Il modello diretto al consumatore

Quando Walkers sponsorizzava il Leicester City, l’obiettivo era vendere patatine. Quando Sharp sponsorizzava il Manchester United, stava vendendo televisori e sistemi hi‑fi alle famiglie che avrebbero passato il sabato pomeriggio a guardare la partita proprio su uno di quei dispositivi. La logica era semplice e diretta: il calcio garantiva una visibilità di massa, e la visibilità di massa generava vendite.

L’obiettivo comincia a spostarsi

Di recente mi sono imbattuto in un interessante post su LinkedIn dell’esperta di branding Sophie Rose, che evidenziava come il pubblico di riferimento sembri ora spostarsi dai tifosi sugli spalti agli ospiti nelle aree di ospitalità aziendale.

Quando i tifosi non sono più il cliente

Un esempio recente è lo sponsor principale sulla maglia del Chelsea, IFS, un’azienda di software aziendale specializzata in intelligenza artificiale industriale e sistemi gestionali in cloud.

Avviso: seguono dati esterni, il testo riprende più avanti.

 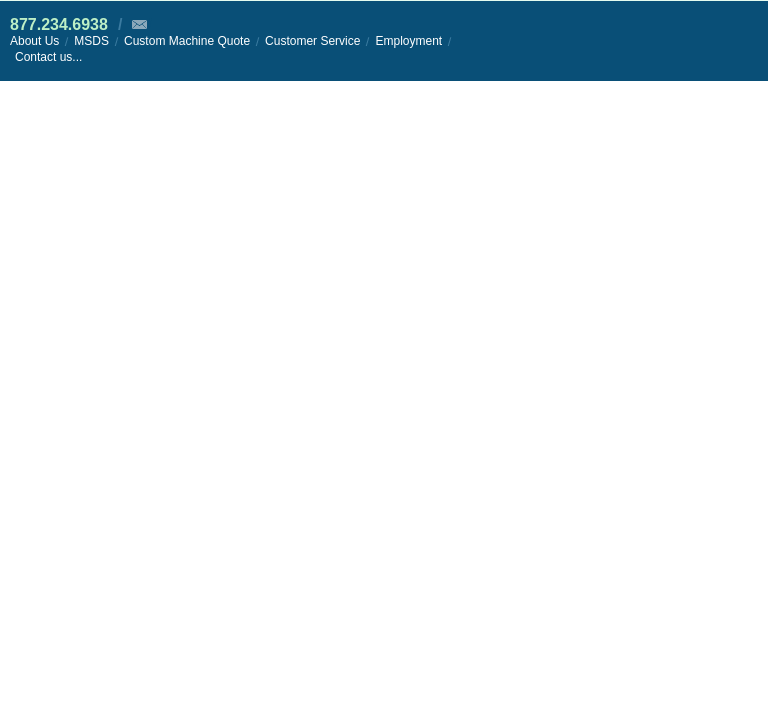 I want to click on Employment, so click(x=408, y=41).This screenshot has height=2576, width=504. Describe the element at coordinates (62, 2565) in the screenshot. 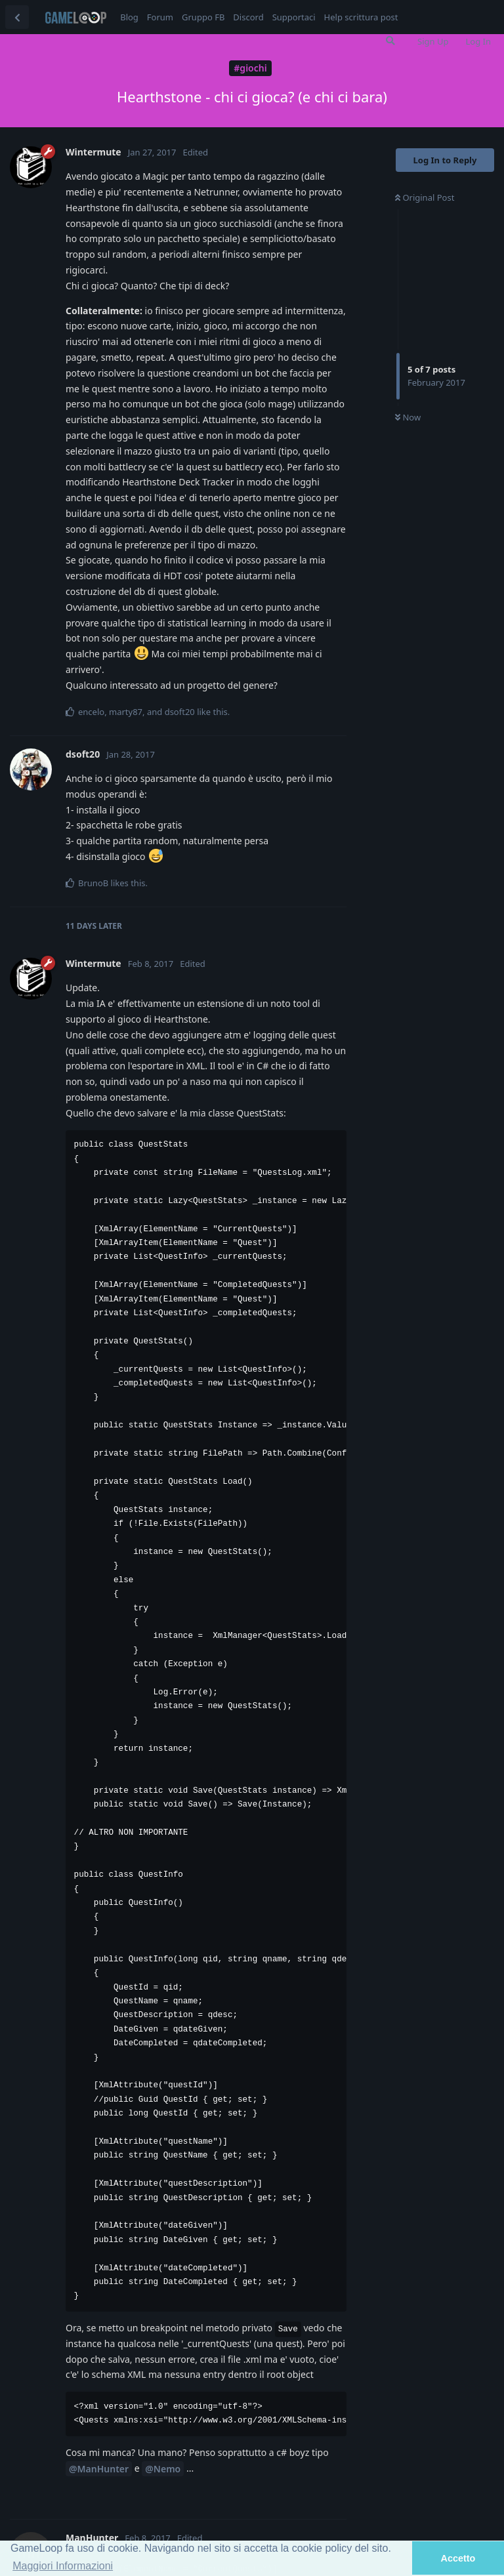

A differenza di Ginsters o Walkers, IFS non sta cercando di convincere i tifosi a fare un acquisto d’impulso. I suoi prodotti sono pensati per grandi organizzazioni che gestiscono catene di approvvigionamento, logistica, manutenzione e operazioni complesse. Il tifoso medio che va a vedere una partita di Premier League non è certo alla ricerca di un software per la gestione degli asset aziendali.

Questa apparente discrepanza diventa più comprensibile se si accetta che il calcio di alto livello non è più soltanto uno sport, ma un ambiente commerciale a sé stante. I club della Premier League sono marchi globali con una portata enorme, e il giorno della partita è tanto un’occasione di networking quanto un evento sportivo. Per le aziende che vendono ad altre aziende, essere visibili in quel contesto può contare più del riconoscimento da parte del grande pubblico.

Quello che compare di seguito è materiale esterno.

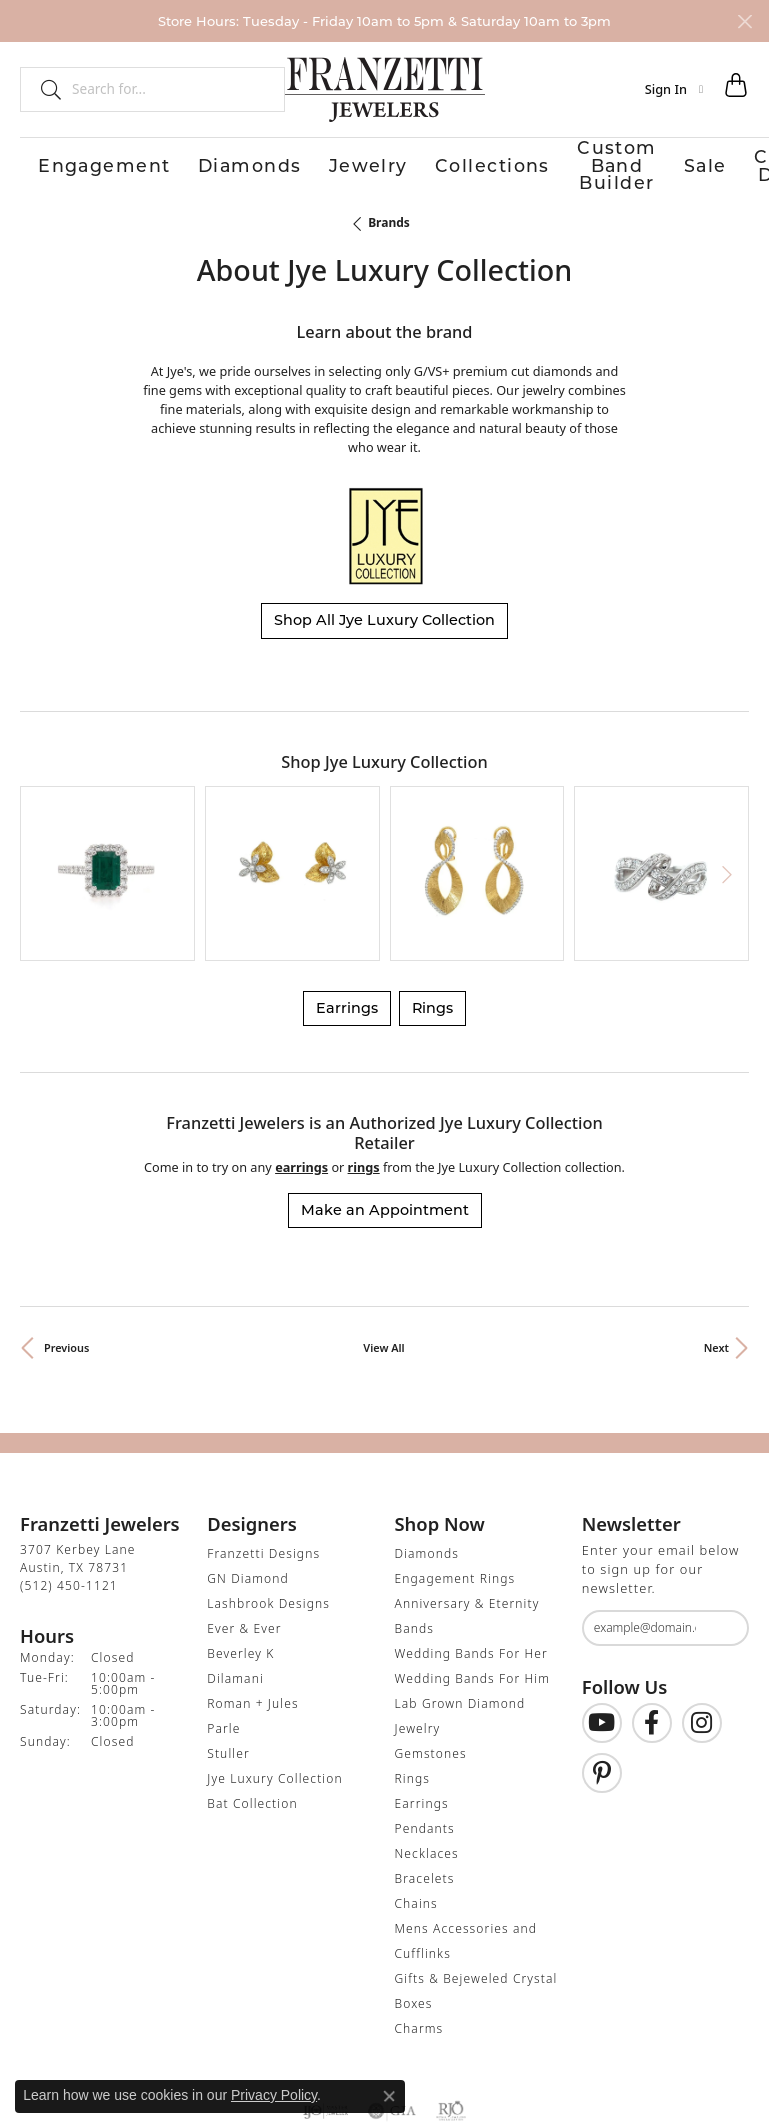 The height and width of the screenshot is (2128, 769). What do you see at coordinates (69, 1473) in the screenshot?
I see `[Call the Store]` at bounding box center [69, 1473].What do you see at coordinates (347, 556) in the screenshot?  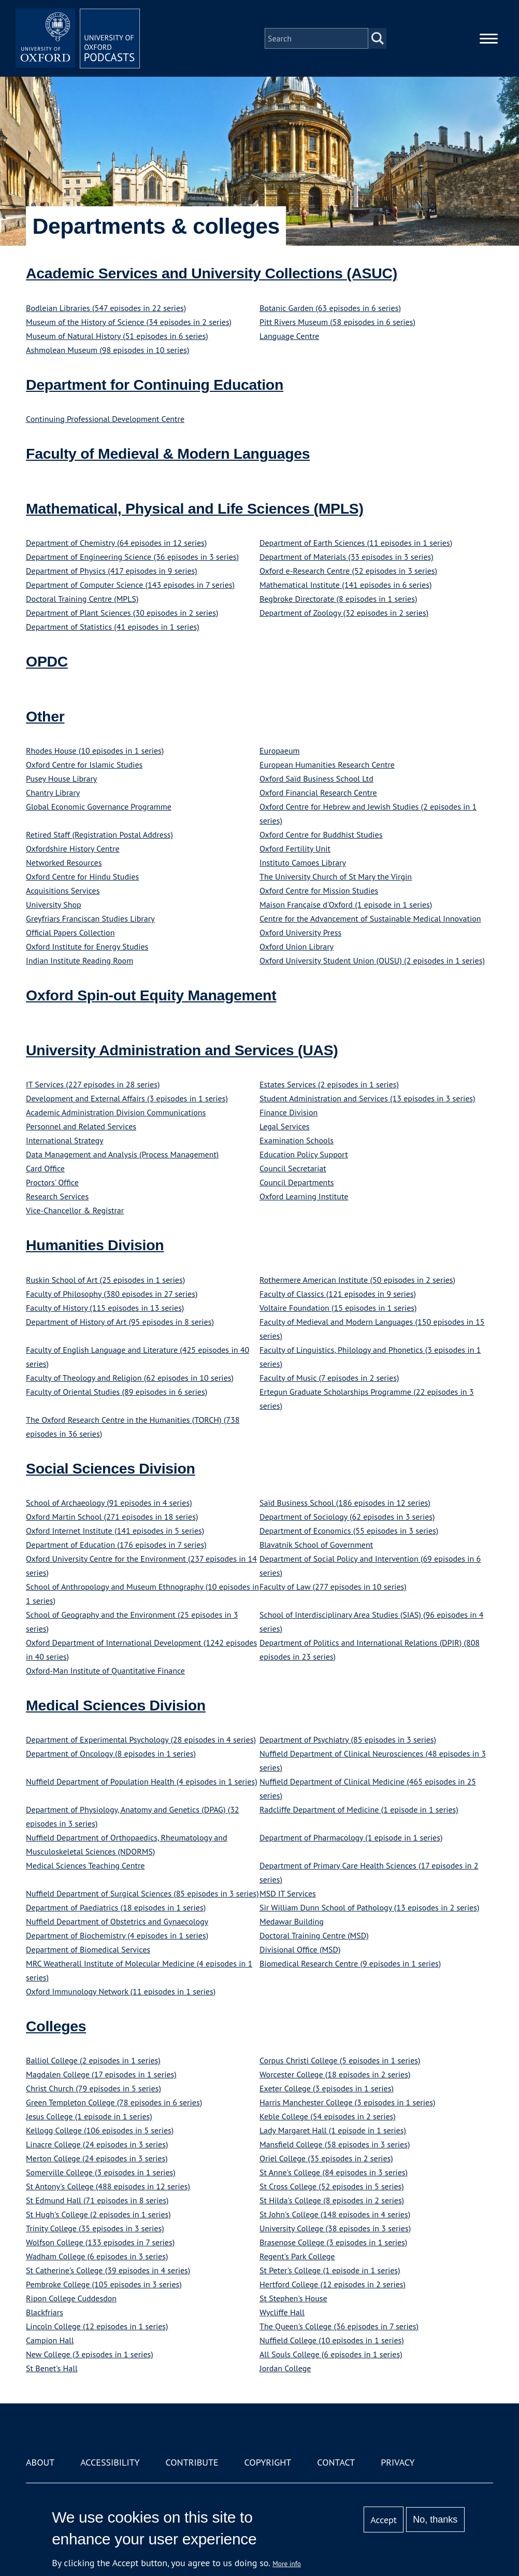 I see `Department of Materials (33 episodes in 3 series)` at bounding box center [347, 556].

Vendere prestigio, non snack

Ai tempi di Ginsters, McEwan’s e Sharp, la maglia funzionava come una forma diretta di pubblicità. Mettere un prodotto consumer davanti a un pubblico di massa serviva a far sì che la familiarità con il marchio si traducesse in vendite. Il rapporto tra sponsor e tifoso era diretto e tangibile. Potevi mangiarlo, berlo o collegarlo alla presa elettrica.

Oggi, essere sul davanti di una maglia della Premier League comunica qualcosa senza bisogno di dirlo esplicitamente. Suggerisce che l’azienda è abbastanza grande, abbastanza consolidata e sufficientemente sicura della propria posizione da stare sotto quei riflettori: il tipo di azienda con cui vorresti fare affari. Questo conta meno per i tifosi e molto di più per le imprese che osservano.

Per il settore B2B, questo tipo di visibilità funziona come una rassicurazione. Se puoi permetterti di sedere al centro di uno dei campionati sportivi più seguiti al mondo, è improbabile che la tua attività sia poco affidabile. In settori in cui la fiducia si guadagna lentamente e si perde rapidamente, questa percezione ha un peso.

Il cambiamento è stato graduale. Le maglie da calcio portano ancora dei loghi, ma lo scopo di quei loghi è cambiato. Non cercano più soltanto di vendere qualcosa alla folla; servono a mostrare alle altre aziende che si tratta di un’impresa di dimensioni, stabilità e ambizione.